Hi,

I've read the proposed standard RFC 9114 and I think section 4.4 has some ambiguities.

1. This section says "It is primarily used with HTTP proxies to
   establish a TLS session with an origin server for the purposes of
   interacting with 'https' resources", but further down it says "A
   proxy that supports CONNECT establishes a *TCP* connection". This
   section needs to be updated to include UDP+QUIC for HTTP/3 in some
   way. Otherwise HTTP CONNECT to HTTP/3 endpoint won't be possible.

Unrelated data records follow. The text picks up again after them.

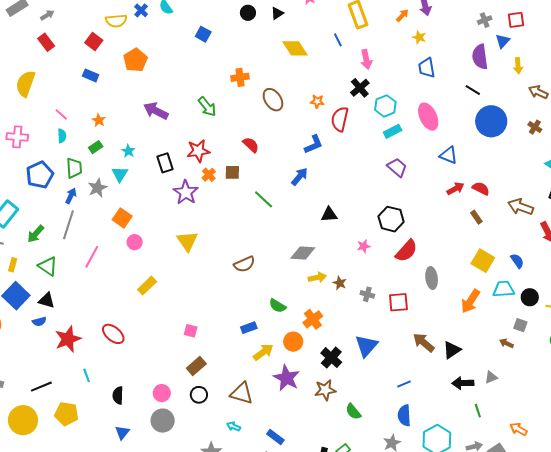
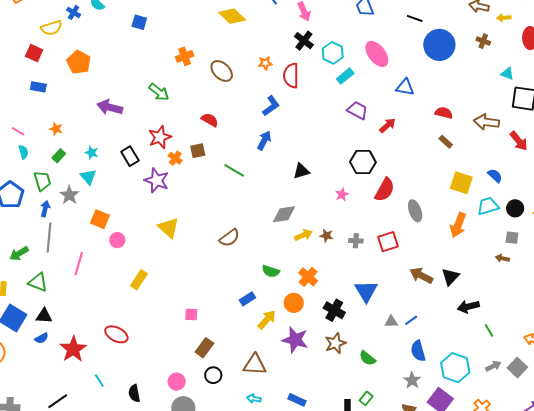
red arrow: (456, 189) -> (388, 125), moved
green arrow: (36, 234) -> (19, 253), turned 30
gray triangle: (491, 377) -> (391, 322), moved, turned 32

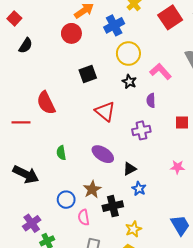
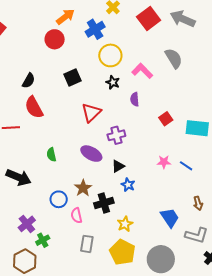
black semicircle: (26, 46) -> (29, 81), moved
red triangle: (105, 112) -> (91, 113), turned 40
red square: (182, 122) -> (166, 119), turned -32
purple cross: (141, 130) -> (116, 135), moved

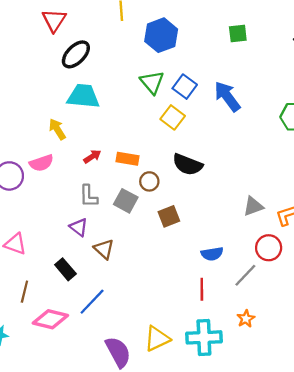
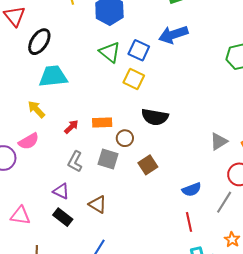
blue arrow: (227, 96) -> (173, 35), moved, turned -60
gray L-shape: (89, 196) -> (75, 162), turned 40
purple triangle: (79, 227) -> (61, 191), moved
black rectangle: (65, 269) -> (63, 217), moved

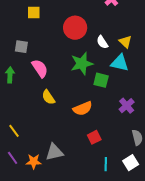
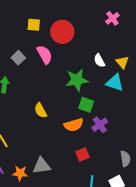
red circle: (75, 28) -> (62, 32), moved
gray square: (21, 47) -> (18, 58), turned 32
pink semicircle: (40, 68) -> (45, 55), moved
green square: (101, 80) -> (86, 105), moved
purple cross: (127, 106) -> (100, 125), moved

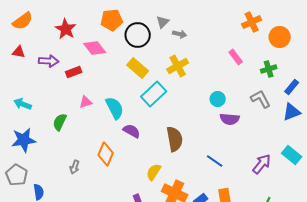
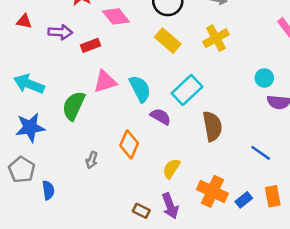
cyan rectangle: (154, 94) -> (187, 90), moved
pink triangle: (86, 102) -> (105, 82), size x1.5
cyan arrow: (23, 104) -> (29, 84), size x1.4
green semicircle: (60, 122) -> (74, 106), size x1.4
yellow semicircle: (154, 172) -> (171, 168), moved

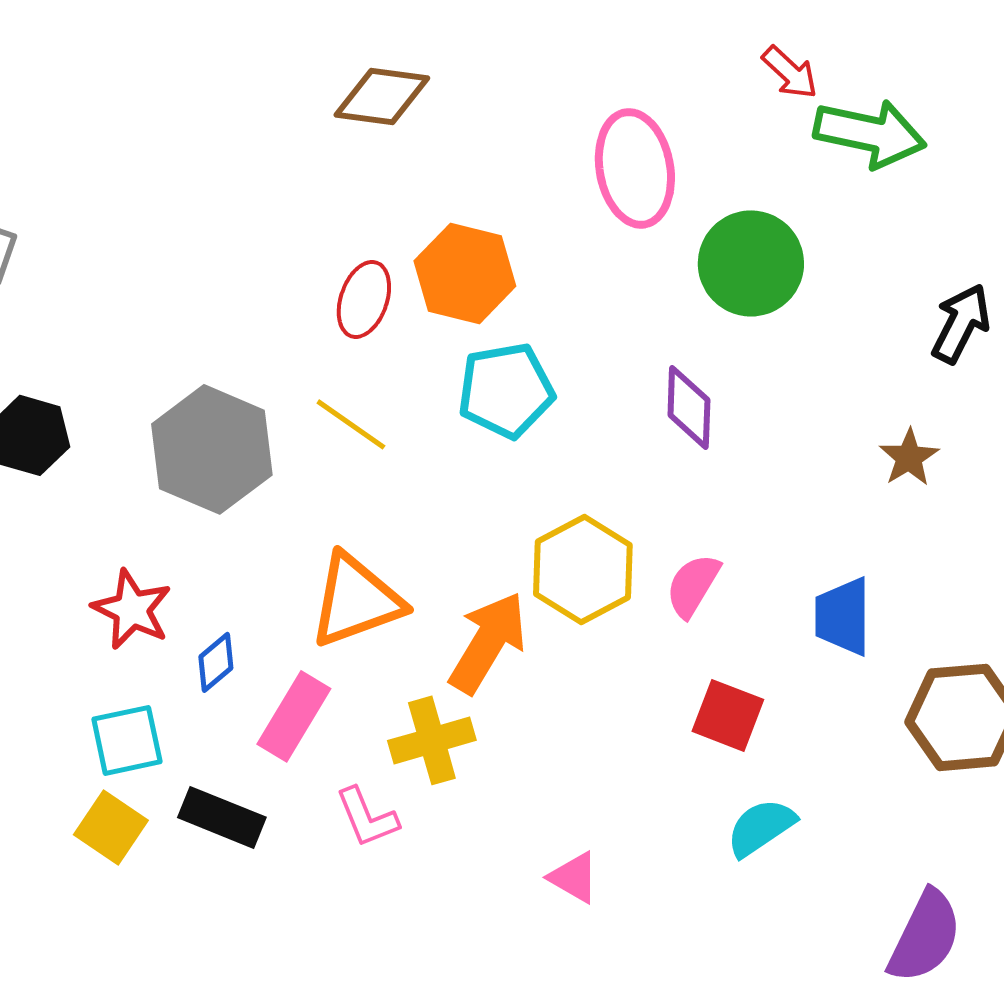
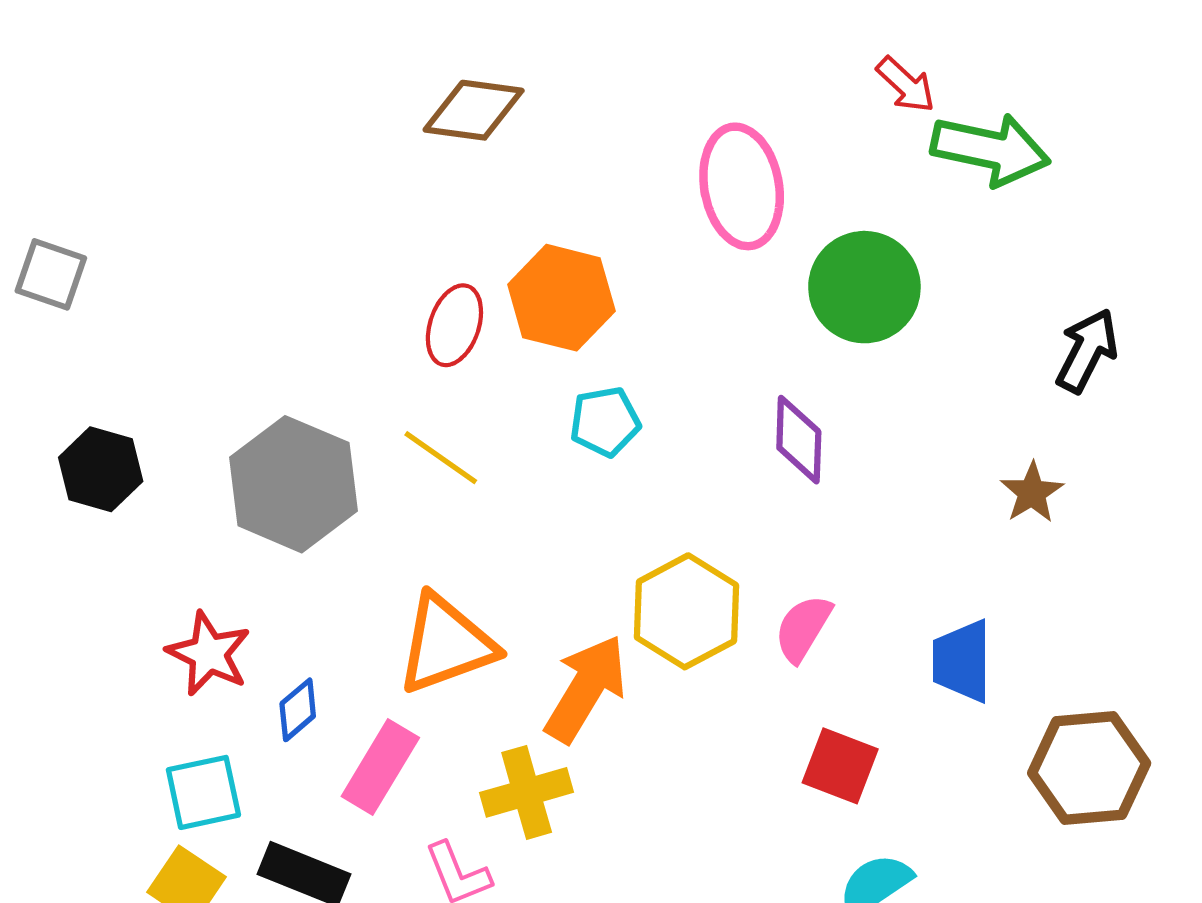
cyan pentagon: (506, 390) -> (605, 422), size x0.7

2. It doesn't mention how a HTTP CONNECT proxy that uses HTTPS works
   within HTTP/3 (how does the server part of "export
   all_proxy=https://myproxy.example.com"; look like?), use cases for
   this currently are: VPN replacement, authenticated proxies (like at
   universities) to access web resources like scientific journals from
   outside of the university network, to encrypt the SNI header of
   requests between a client and the proxy, to have an authenticated
   connection to a proxy to do endpoint filtering to harden internal
   networks while (while having the proxy remote and not on the same
   local network, therefore encrypting traffic), ...

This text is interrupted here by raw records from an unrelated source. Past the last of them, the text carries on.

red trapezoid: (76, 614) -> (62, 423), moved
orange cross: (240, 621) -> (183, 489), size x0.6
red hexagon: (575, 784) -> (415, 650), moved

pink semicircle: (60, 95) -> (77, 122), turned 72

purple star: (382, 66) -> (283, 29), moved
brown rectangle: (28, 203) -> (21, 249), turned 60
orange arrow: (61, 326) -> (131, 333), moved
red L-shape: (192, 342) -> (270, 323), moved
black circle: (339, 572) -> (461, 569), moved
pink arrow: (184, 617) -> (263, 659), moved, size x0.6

3. This section also says "In HTTP/2 and HTTP/3, the CONNECT method is
   used to establish a tunnel over a single stream.", which when I
   assume it means to bundle multiple requests into a single QUIC
   stream, would not work as it further down mandates the use of TCP "A
   proxy that supports CONNECT establishes a TCP connection".
4. Are HTTP(S) CONNECT proxies now no longer supported with HTTP/3?

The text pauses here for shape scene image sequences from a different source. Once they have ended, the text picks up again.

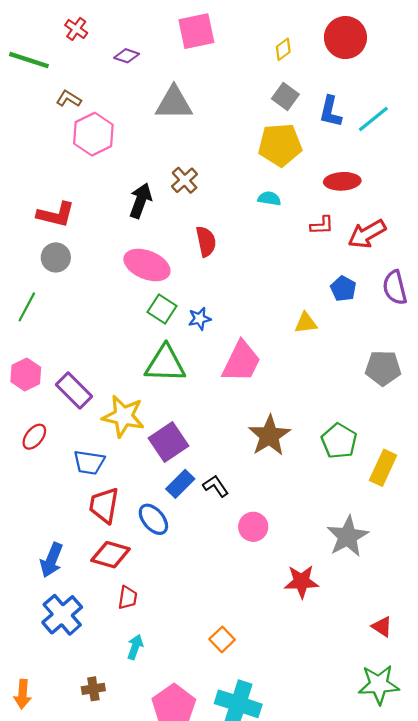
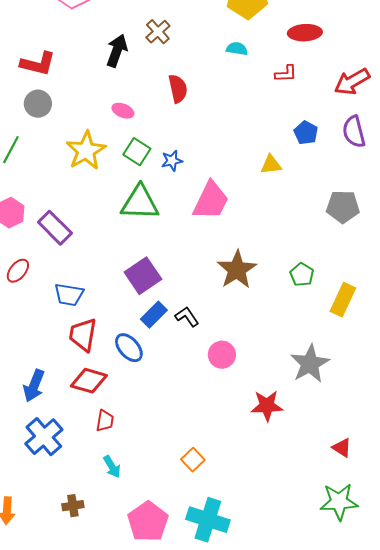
red arrow: (367, 234) -> (352, 82), moved
pink ellipse: (147, 265) -> (123, 111), size x0.5
yellow star: (123, 416) -> (86, 151), moved, turned 30
green pentagon: (339, 441) -> (302, 275), size x0.7
cyan arrow: (135, 647) -> (112, 467), turned 130

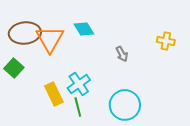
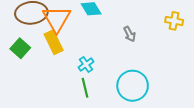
cyan cross: (79, 84) -> (86, 64), size x0.7
yellow rectangle: (54, 94) -> (54, 42), moved

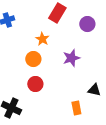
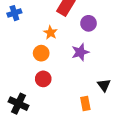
purple circle: (87, 24) -> (89, 23), moved
black triangle: (94, 90) -> (104, 85), turned 40

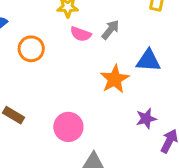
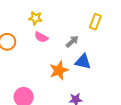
gray arrow: (110, 30) -> (72, 41), moved

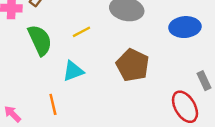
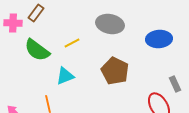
green semicircle: (40, 40) -> (37, 50), turned 152

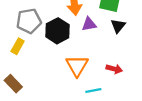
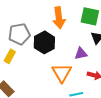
purple triangle: (89, 24) -> (81, 54), moved

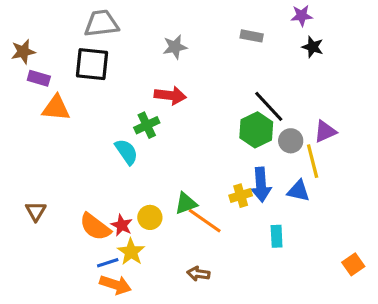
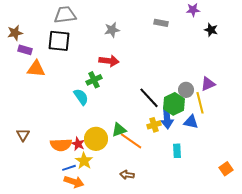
black star: (313, 47) -> (211, 30), moved
black line: (269, 106) -> (149, 98), moved
green hexagon: (256, 130) -> (174, 104), moved
yellow circle: (150, 217) -> (96, 139), size x1.5
orange semicircle: (95, 227) -> (61, 145), turned -40

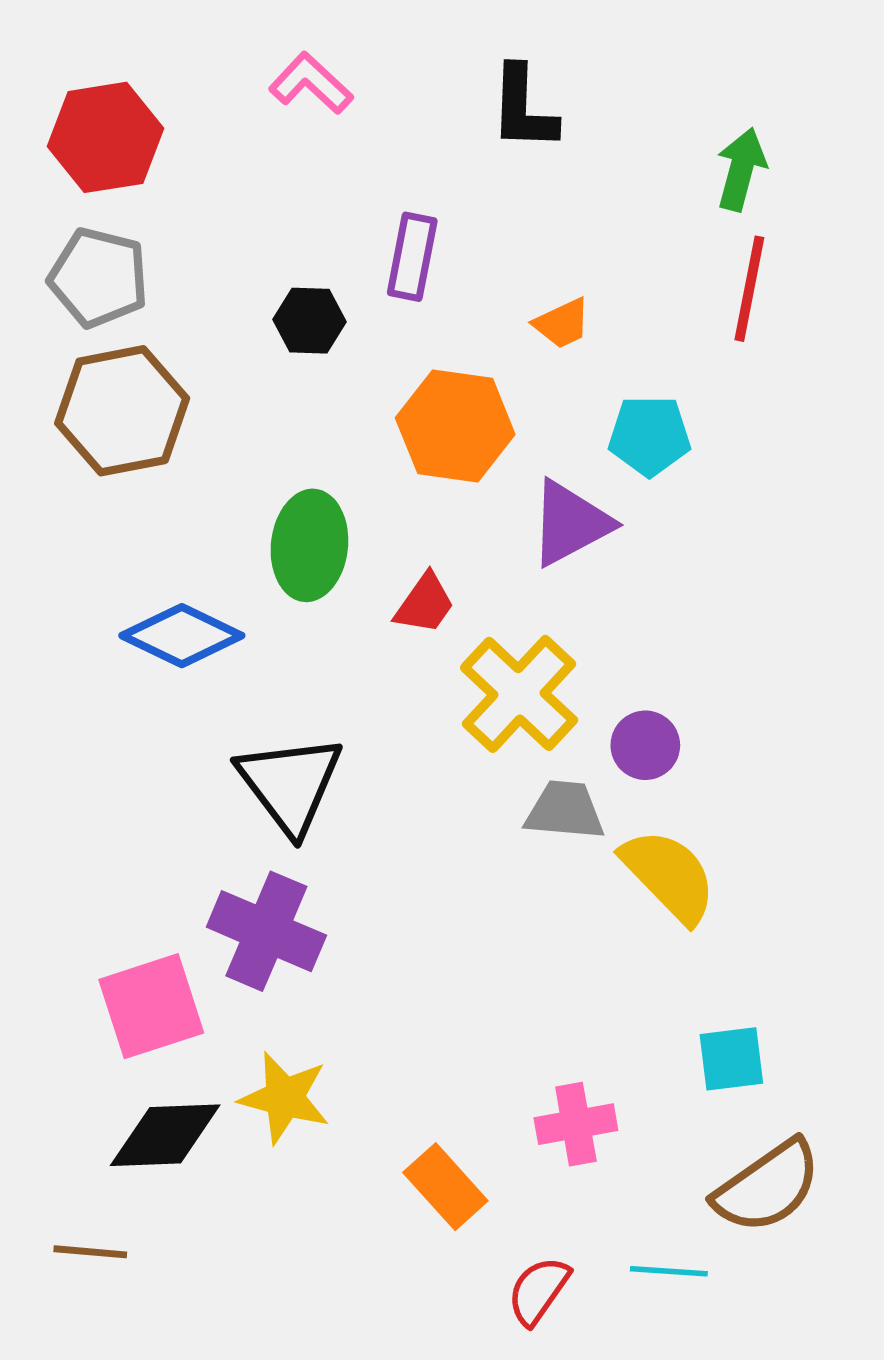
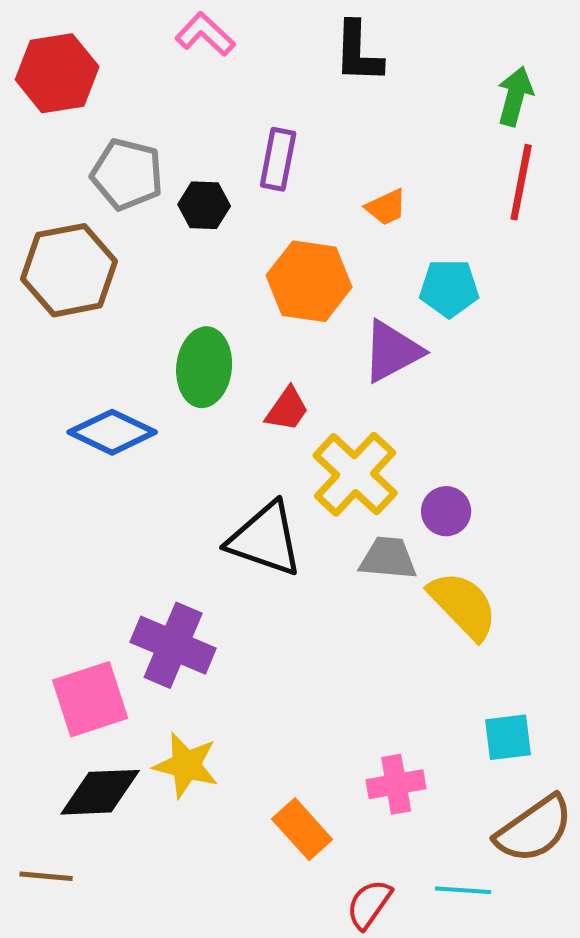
gray pentagon: (99, 278) -> (127, 174), moved
black triangle: (290, 784) -> (265, 539), moved, turned -34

5. Can a HTTP/1.1 or HTTP/2 HTTP(S) CONNECT proxy sit in between a
   client and a HTTP/3 server (downgrading the connection)?
6. (half off topic) Would a HTTP/2 HTTP(S) CONNECT proxy that allows
   connecting to HTTP/3 servers over QUIC instead of TCP be still
   compliant to the former RFC, or would implementing forward
   compatibility with HTTP/3 in the proxy (by internally silently
   establishing a UDP+QUIC connection to the requested resource instead
   of a TCP one like specified) make the implementation non compliant
   with the RFC?

It would be great if these points could be addresses within the standard just do avoid confusion.